2021-06-07 01:36:02

by Codyyao-oc

[permalink] [raw]
Subject: [PATCH] x86/perf: Fixed kernel panic during boot on Nano processor.

From: CodyYao-oc <[email protected]>

Nano processor may not fully support rdpmc instruction, it works well
for reading general pmc counter, but will lead to GP(general protection)
when accessing fixed pmc counter.

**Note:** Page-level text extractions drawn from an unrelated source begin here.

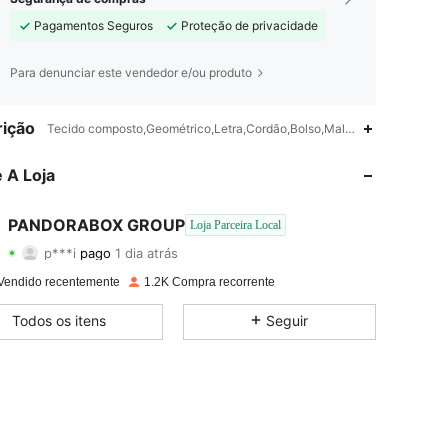
Pagamentos Seguros
Proteção de privacidade
Para denunciar este vendedor e/ou produto
ição
Tecido composto,Geométrico,Letra,Cordão,Bolso,Malhado
 A Loja
PANDORABOX GROUP
Loja Parceira Local
4,81
1.7K
2.3K
p***i
pago
1 dia atrás
Vendido recentemente
1.2K Compra recorrente
4,81
1.7K
2.3K
Todos os itens
Seguir
4,81
1.7K
2.3K
4,81
1.7K
2.3K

Futhermore, family/model information
is same between Nano processor and ZX-C processor, it leads to zhaoxin
pmu driver is wrongly loaded for Nano processor, which resulting boot
kernal fail.

To solve this problem, stepping information will be checked to distinguish
between Nano processor and ZX-C processor.

[https://bugzilla.kernel.org/show_bug.cgi?id=212389]

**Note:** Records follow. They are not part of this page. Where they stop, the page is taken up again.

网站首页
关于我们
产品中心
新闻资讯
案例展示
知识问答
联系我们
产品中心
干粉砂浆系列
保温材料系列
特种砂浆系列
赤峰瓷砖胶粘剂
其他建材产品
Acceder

Reported-by: Arjan <[email protected]>
Signed-off-by: CodyYao-oc <[email protected]>
---
arch/x86/events/zhaoxin/core.c | 3 ++-
1 file changed, 2 insertions(+), 1 deletion(-)

diff --git a/arch/x86/events/zhaoxin/core.c b/arch/x86/events/zhaoxin/core.c
index 949d845c922b..cef1de251613 100644
--- a/arch/x86/events/zhaoxin/core.c
+++ b/arch/x86/events/zhaoxin/core.c
@@ -541,7 +541,8 @@ __init int zhaoxin_pmu_init(void)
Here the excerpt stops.